Uncertainty about the duration the vehicle will remain in the service centre adds to the challenges faced by car owners.

Selling defective cars is not only short-changing for consumers, but they are also unsafe on the roads and a danger to other road users.

In Singapore, under the Lemon Law, a consumer can make a claim for a defective product, also known as “lemons”, if purchased within six months.

Expect the seller of the defective product to offer repair, replacement, refund, or a price reduction for the defective product, subject to certain conditions and get the defective product repaired within a reasonable time at the seller’s cost.

Consumers may also ask for a price reduction while keeping the product or return the product for a refund if the seller fails to repair it.
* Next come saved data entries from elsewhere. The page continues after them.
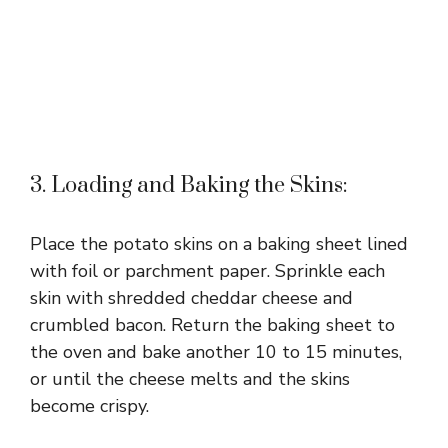
3. Loading and Baking the Skins:
Place the potato skins on a baking sheet lined
with foil or parchment paper. Sprinkle each
skin with shredded cheddar cheese and
crumbled bacon. Return the baking sheet to
the oven and bake another 10 to 15 minutes,
or until the cheese melts and the skins
become crispy.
CAP is urging the government to implement the Lemon Law for all vehicles, regardless of their price. We propose that it is reasonable for a seriously defective car to be repaired within a maximum of one month, and three attempts by the service centre to fix the same defect should be considered reasonable before the Lemon Law applies.

Before any sale transaction can take place, secondhand vehicles must undergo inspection by both Puspakom and the Road Transport Department to ensure they are in reasonably good running condition.

We have received complaints that secondhand cars often develop mechanical problems shortly after purchase. In some instances, the cars are found to be “kereta potong” (cars assembled from cannibalised parts of scrap cars), or their mileage meters have been tampered with to display lower readings

We reiterate that the government should introduce the Lemon Law to ensure that car manufacturers and dealers are held responsible for their defective products and to repair the vehicle satisfactorily as required by the law. The law should also be applied to used vehicles as well as new ones.

The number of defective new vehicles that Malaysians are hopelessly holding on with no avenue for legal redress is worrying. Old cars costing less than RM50,000 can at least for now seek legal redress from TTPM. – January 16, 2024.

* Mohideen Abdul Kader is president of the Consumers Association of Penang (CAP).

* This is the opinion of the writer or publication and does not necessarily represent the views of The Malaysian Insight. Article may be edited for brevity and clarity.